Overall, these findings indicate that biomarker interpretation must extend beyond molecular pathology to incorporate life‐course exposures, regional socioeconomic conditions, and clinical heterogeneity. When the biological embedding of environmental and social adversity is not accounted for, variability in BBMs may be misattributed to primary neurodegenerative processes, potentially leading to under‐ or overdiagnosis and misclassification of individuals whose biomarker profiles predominantly reflect vascular, inflammatory, or stress‐related burden. These profiles may derive from proteomic and other molecular signatures reflecting vascular dysfunction, inflammatory activation, metabolic strain, and stress‐related biological burden, which may influence BBM levels independently of, or in interaction with, AD‐related pathology (Hampel et al. 2023; Valletta et al. 2024; Inamdar et al. 2025). Such misinterpretation can distort estimates of disease risk and progression and has downstream implications for clinical trials and population‐based studies, where uncontextualized biomarker thresholds may reduce precision, bias participant selection, and limit the validity of BBMs as outcome measures in diverse populations. Addressing these sources of variability is therefore essential to ensure that BBMs capture disease biology rather than the unequal distribution of environmental and social risk.

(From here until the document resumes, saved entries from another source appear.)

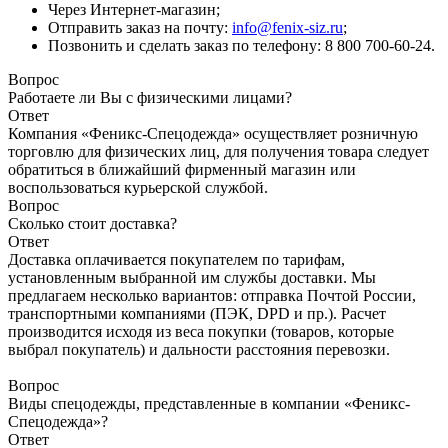
Через Интернет-магазин;
Отправить заказ на почту:
info@fenix-siz.ru
;
Позвонить и сделать заказ по телефону: 8 800 700-60-24.
Вопрос
Работаете ли Вы с физическими лицами?
Ответ
Компания «Феникс-Спецодежда» осуществляет розничную
торговлю для физических лиц, для получения товара следует
обратиться в ближайший фирменный магазин или
воспользоваться курьерской службой.
Вопрос
Сколько стоит доставка?
Ответ
Доставка оплачивается покупателем по тарифам,
установленным выбранной им службы доставки. Мы
предлагаем несколько вариантов: отправка Почтой России,
транспортными компаниями (ПЭК, DPD и пр.). Расчет
производится исходя из веса покупки (товаров, которые
выбрал покупатель) и дальности расстояния перевозки.
Вопрос
Виды спецодежды, представленные в компании «Феникс-
Спецодежда»?
Ответ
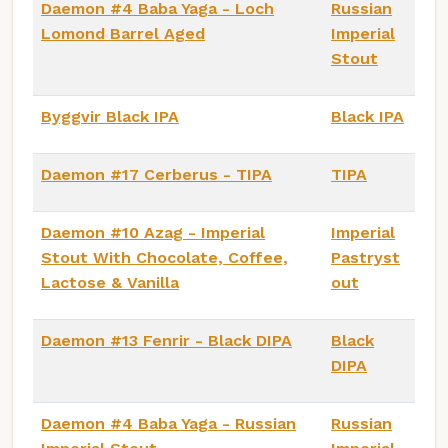
Daemon #4 Baba Yaga - Loch
Russian
Lomond Barrel Aged
Imperial
Stout
Byggvir Black IPA
Black IPA
Daemon #17 Cerberus - TIPA
TIPA
Daemon #10 Azag - Imperial
Imperial
Stout With Chocolate, Coffee,
Pastryst
Lactose & Vanilla
out
Daemon #13 Fenrir - Black DIPA
Black
DIPA
Daemon #4 Baba Yaga - Russian
Russian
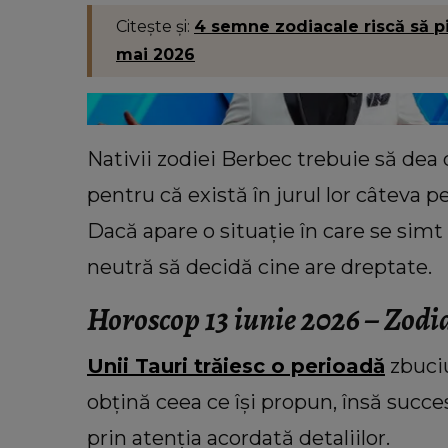
Citește și:
4 semne zodiacale riscă să p
mai 2026
Nativii zodiei Berbec trebuie să dea
pentru că există în jurul lor câteva p
Dacă apare o situație în care se simt 
neutră să decidă cine are dreptate.
Horoscop 13 iunie 2026 – Zodi
Unii Tauri trăiesc o perioadă
zbuciu
obțină ceea ce își propun, însă succes
prin atenția acordată detaliilor.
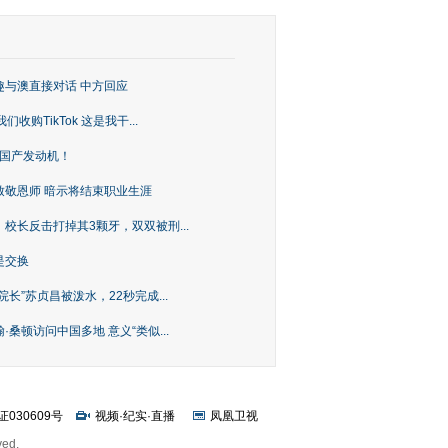
趣与澳直接对话 中方回应
购TikTok 这是我干...
上国产发动机！
致敬恩师 暗示将结束职业生涯
校长反击打掉其3颗牙，双双被刑...
是交换
长”苏贞昌被泼水，22秒完成...
桑顿访问中国多地 意义“类似...
证030609号
视频
·
纪实
·
直播
凤凰卫视
ved.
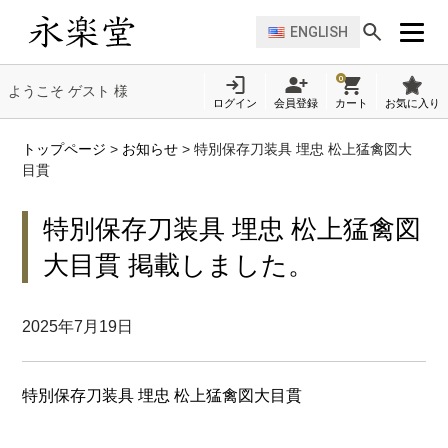
ENGLISH
0
ようこそ ゲスト 様
ログイン
会員登録
カート
お気に入り
トップページ
>
お知らせ
>
特別保存刀装具 埋忠 松上猛禽図大
目貫
特別保存刀装具 埋忠 松上猛禽図
大目貫 掲載しました。
2025年7月19日
特別保存刀装具 埋忠 松上猛禽図大目貫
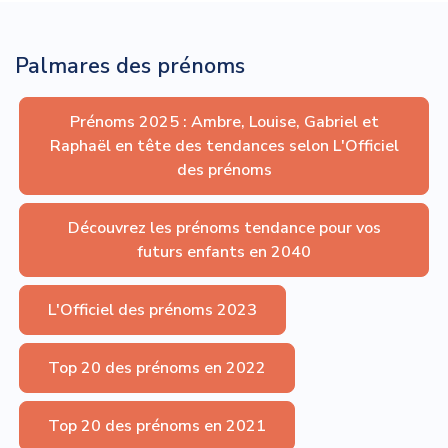
Palmares des prénoms
Prénoms 2025 : Ambre, Louise, Gabriel et
Raphaël en tête des tendances selon L'Officiel
des prénoms
Découvrez les prénoms tendance pour vos
futurs enfants en 2040
L'Officiel des prénoms 2023
Top 20 des prénoms en 2022
Top 20 des prénoms en 2021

4. From Diagnosis to Disease Burden

Interpreting BBMs requires careful consideration of disease stage (Ashton et al. 2022; Jack et al. 2018; Schindler et al. 2024). Diagnostic thresholds commonly used to classify individuals as biomarker‐positive or biomarker‐negative have largely been derived from selected, high‐income, and relatively homogeneous cohorts (Karikari 2022; Mielke and Fowler 2024). Applying such thresholds to diverse populations without adjustment risks misclassification, inaccurate estimation of disease prevalence, and inequitable access to care, because identical biomarker values may reflect different underlying biological and clinical states depending on baseline comorbidity burden, cumulative life‐course exposures, background prevalence of AD pathology, and health‐system diagnostic pathways. These limitations become particularly salient when diagnostic cutoffs are applied across health systems with different background prevalence, comorbidity profiles, and diagnostic pathways, where identical values can shift the balance of false positives and false negatives in clinically meaningful ways (Jack et al. 2024; Schindler et al. 2024). BBM interpretation must therefore account for inter‐individual variability informed by ancestry, comorbidity, social context, and cumulative stress burden.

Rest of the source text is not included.